Psychologiquement ces minuties eussent pu avoir leur charme. Artistiquement, à mon
sens, elles auraient constitué une grave faute de composition, poussant
au premier plan Gertrude et les phases de sa progression, quand le
personnage principal, l'intérêt principal du livre, ce sont le pasteur
et ses débats de conscience, dont Gertrude n'est que l'occasion et
la comparse. Si donc j'avais un grief à formuler,
ce serait plutôt contre l'anonymat dont M. Gide masque son héros. Ce
personnage si heureusement venu, tracé avec tant d'art et de vérité,
un des meilleurs que nous ait donnés M. Gide, méritait mieux que l'incognito :
un nom qui nous permît de l'inscrire au livre d'or des types littéraires.
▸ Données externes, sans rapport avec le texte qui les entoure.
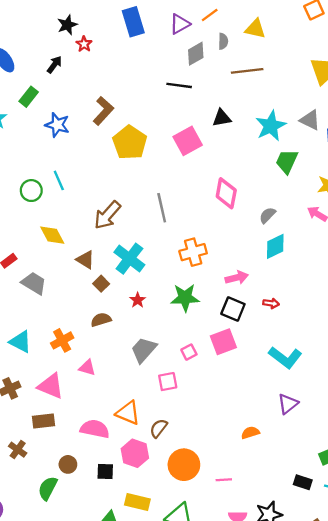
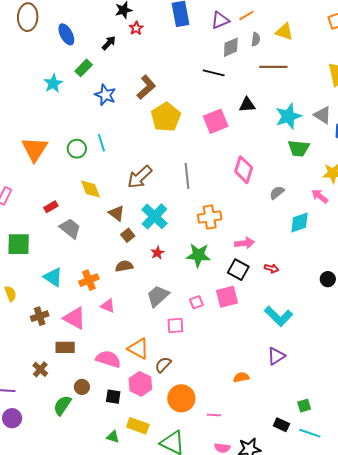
green trapezoid: (287, 161) -> (299, 148), turned -115
cyan diamond: (275, 246) -> (299, 223), moved

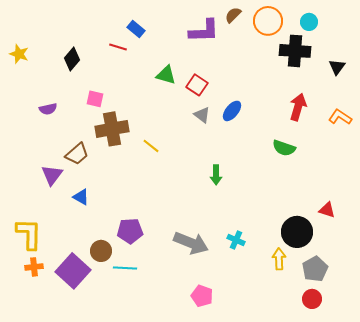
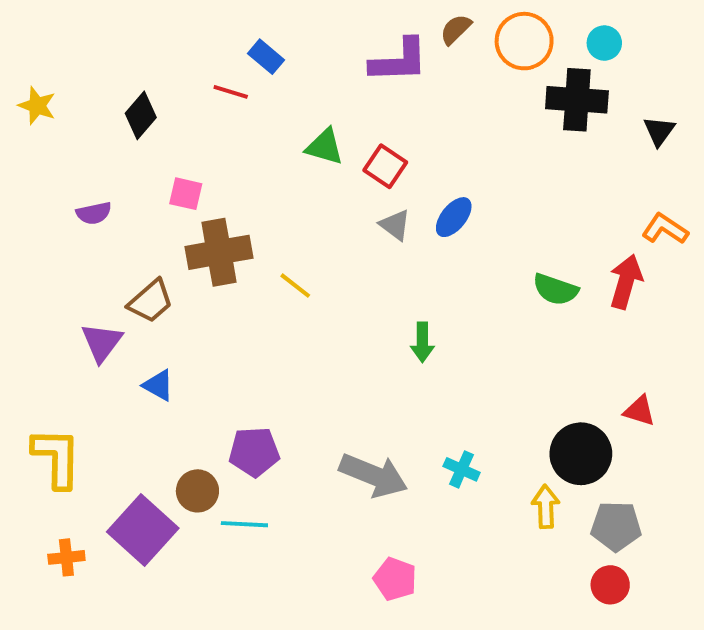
red arrow: (298, 107) -> (626, 282), moved
orange cross: (34, 267) -> (66, 557), moved
gray pentagon: (315, 269) -> (616, 526), turned 30

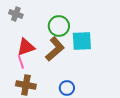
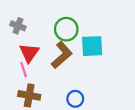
gray cross: (16, 14) -> (18, 26), moved
red triangle: (26, 47) -> (29, 53), turned -36

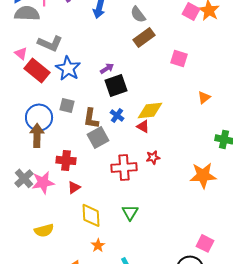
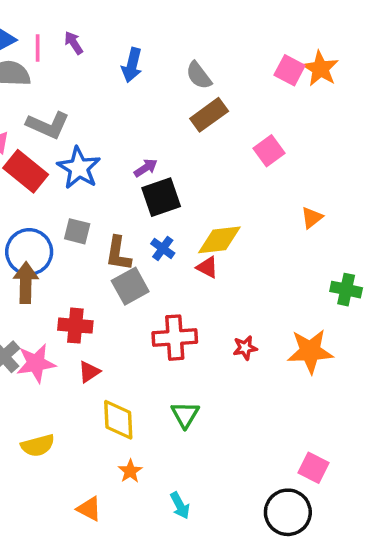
pink square: (179, 58) -> (269, 151), turned 36
red star: (153, 157) -> (245, 348), moved

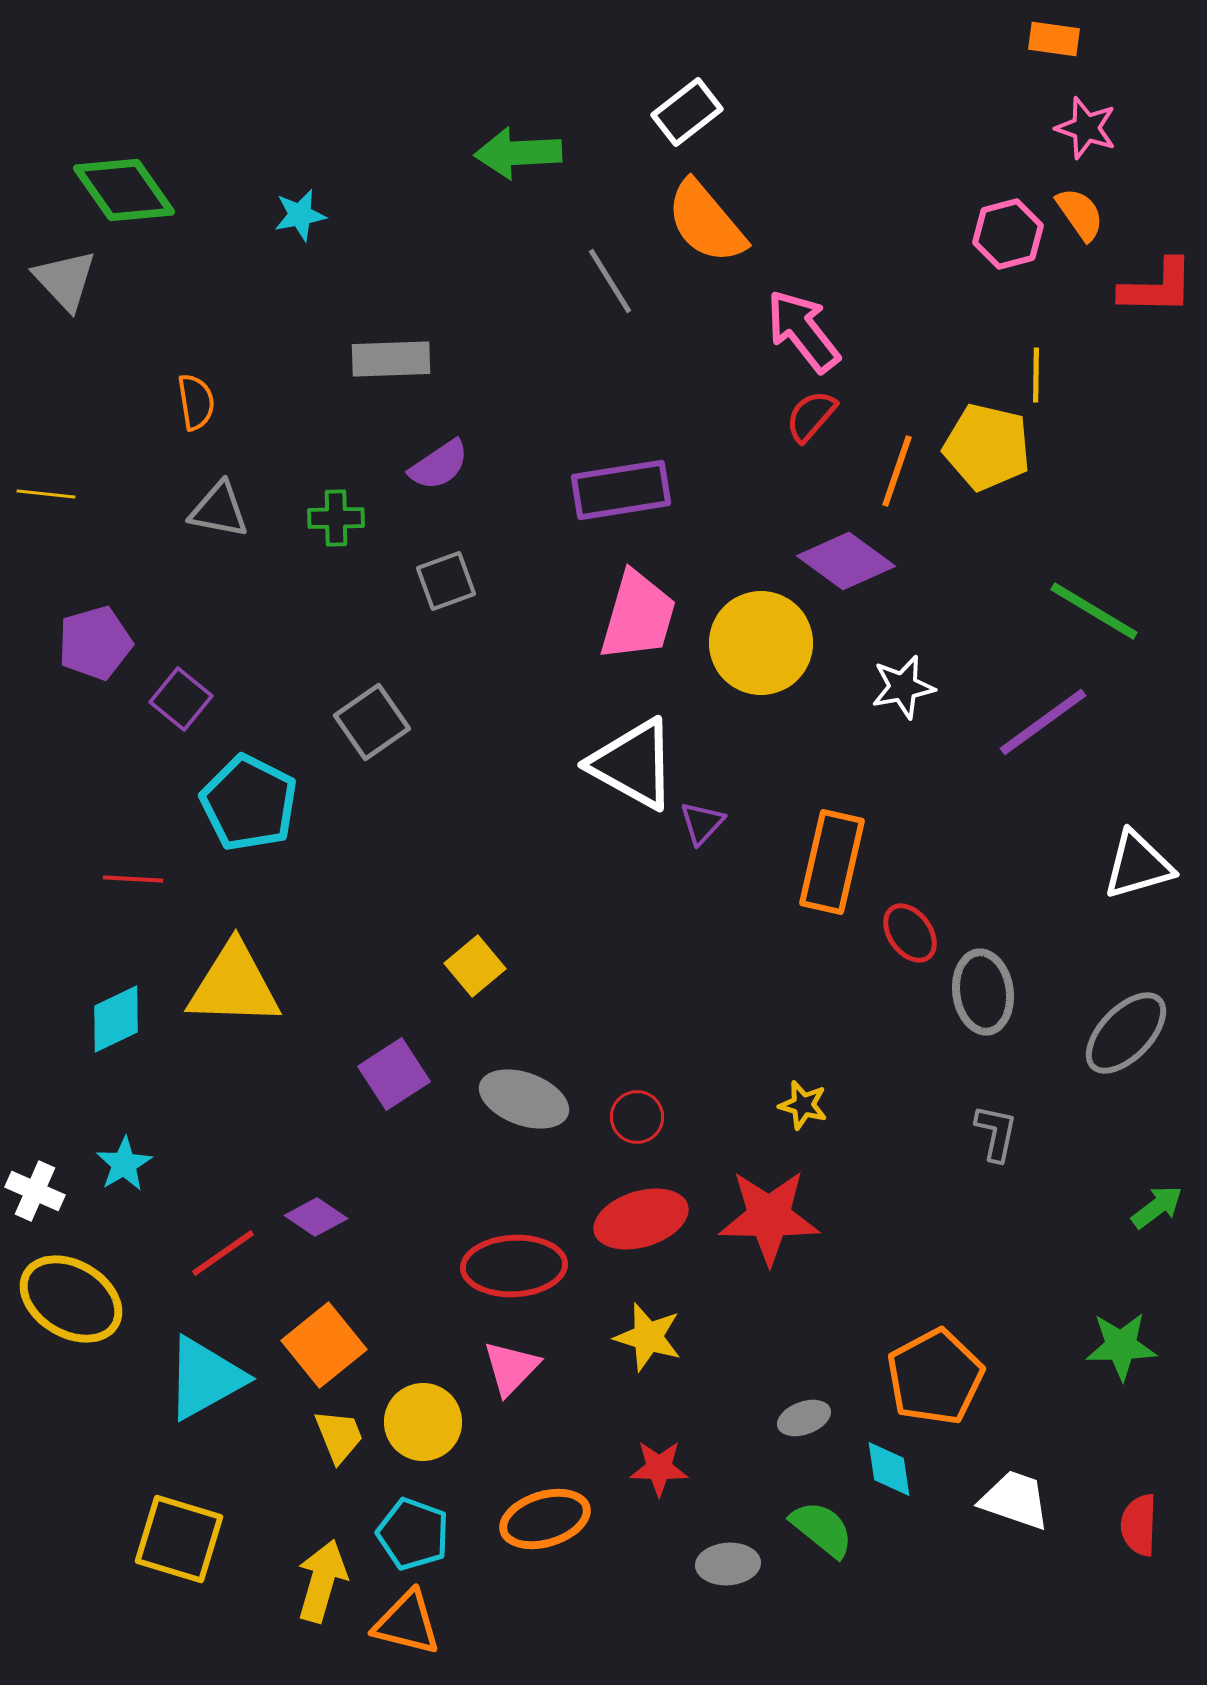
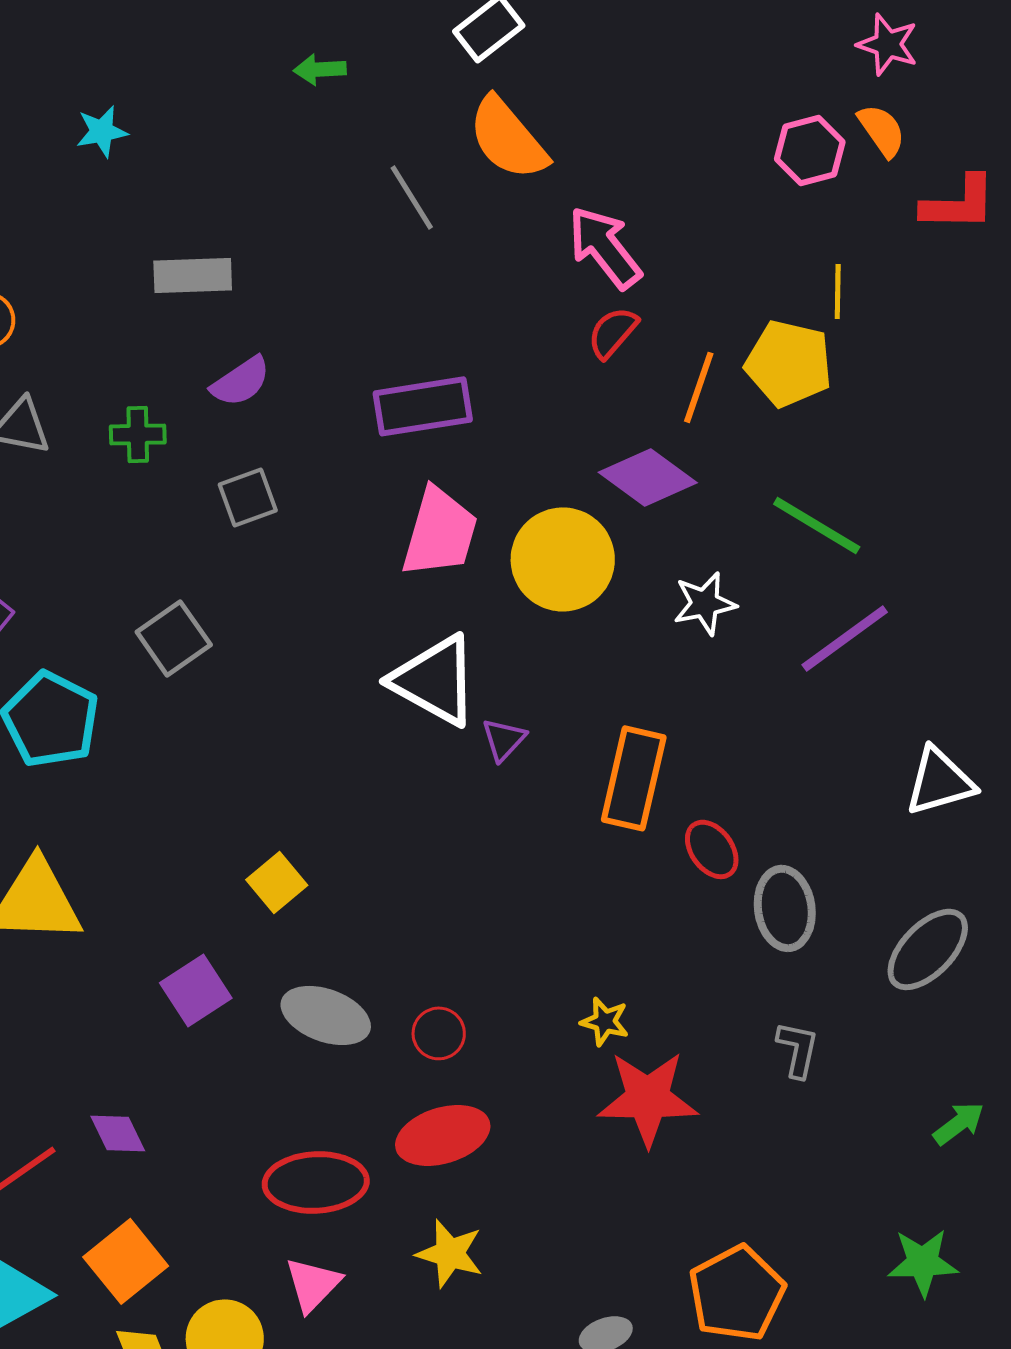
green arrow: (518, 153) -> (320, 69), size x0.6
green line: (1094, 611) -> (817, 525), moved
purple diamond: (316, 1217) -> (118, 1133), turned 30
red star: (769, 1217) -> (648, 1098), moved

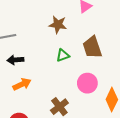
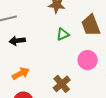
orange arrow: (22, 84) -> (21, 73), moved

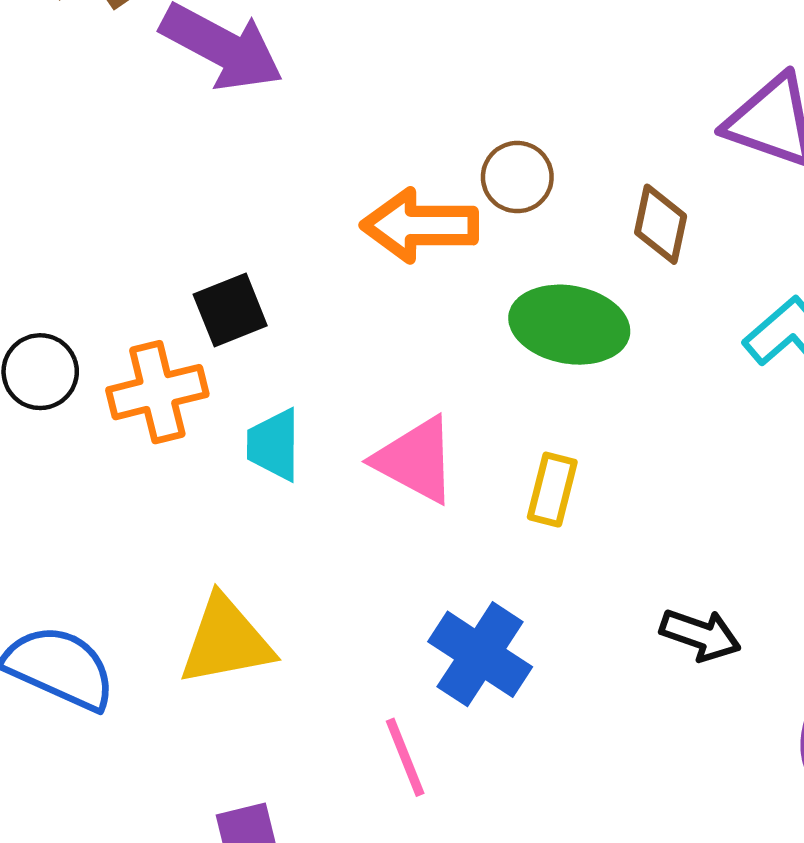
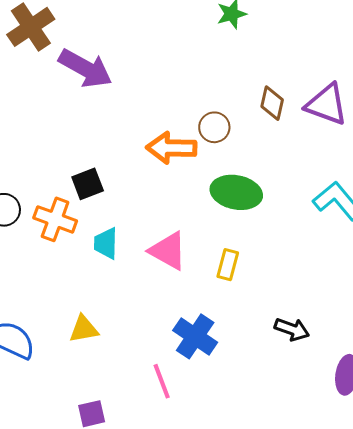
brown diamond: (661, 224) -> (272, 103), moved
orange cross: (157, 392) -> (55, 219), turned 33
yellow triangle: (226, 641) -> (84, 329), size x0.7

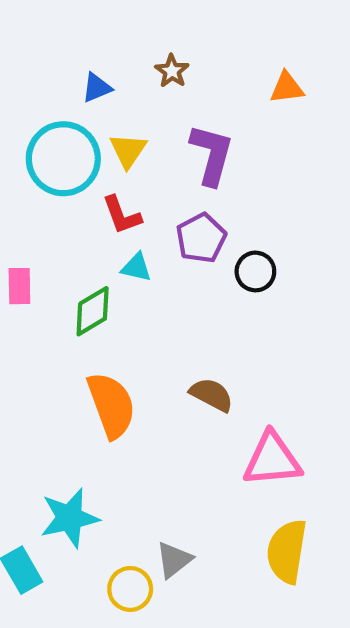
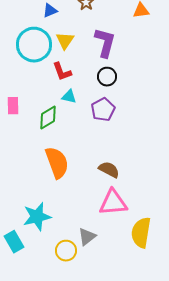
purple pentagon: (201, 238) -> (103, 110), moved
black circle: (255, 271) -> (107, 77), moved
brown semicircle: (212, 395) -> (109, 170), moved
pink triangle: (272, 459) -> (113, 203), moved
Par sa pureté d’âme, la délicatesse
de ses scrupules, ses vacillements continuels entre les impulsions
du péché et les commandements de l’Écriture, évidemment le bon pasteur
s'apparente avec les précédents héros de M. Gide. Mais combien nous sommes
loin ici du nietzschéisme professionnel de l’Immoraliste ou
du sombre et farouche piétisme de la Porte étroite ! Combien
plus près de l'humanité moyenne ! Et pour tempérer ce que certains
traits du personnage garderaient encore d'exceptionnel, d'au-dessus
de la norme, bref d'ibsénien, quelle ironie discrète en marge et quel
léger humour, pareil au cum grano salis que Renan souhaitait
parfois au bas des ses écrits ! Et puis, n’oublions pas l’atmosphère,
l'ambiance. Quiconque a tant soit peu fréquenté la Suisse et ses milieux
calvinistes ou luthériens, parmi la contrainte, mitigée d’échappatoires,
qu'impose le moralisme local, sera séduit, dans la Symphonie, par
l'extraordinaire rendu de ces mœurs. Il n'est pas jusqu'aux épisodes
secondaires où l'on ne sente flotter ce parfum helvétique. Lisez, par
exemple, tel goûter chez mademoiselle de M…, une personne de la bourgade,
qui a hospitalisé Gertrude. On croit percevoir l’étincelante propreté du
logis, ses parquets reluisants, ses claires porcelaines, l'allure modeste
de ses hôtes, la malice des regards sous les paupières baissées, la
chantante douceur de l’accent natal. Et pourtant M. Gide ne fournit
nulle de ces indications ; c'est par un détail matériel insignifiant,
un propos, une réplique, qu’il nous transporte magiquement en plein
pays de Vaud. J'admire comment, sans rien perdre
de sa finesse ni de sa poésie, sans rien emprunter à la technique naturaliste
ou psychologique, et en conservant le tour personnel si contraire au
roman d’observation, cet écrivain parti des extrêmes confins du symbolisme
a graduellement atteint à un réalisme si accompli, à une exactitude
si proche de la vie courante. Lui qui passait hier pour un auteur « difficile », ésotérique,
le voilà aujourd’hui presque à la portée du plus grand public. Des
gens commencent même à demander s’il songe à l’Académie. Je ne sais
sur ce point que répondre. Mais si un jour prochain M. Gide se dirigeait
de ce côté, je gage bien que ce n'est pas sa parfaite Symphonie qui
lui barrerait la route.
(1) Éditions de la Nouvelle Revue Française.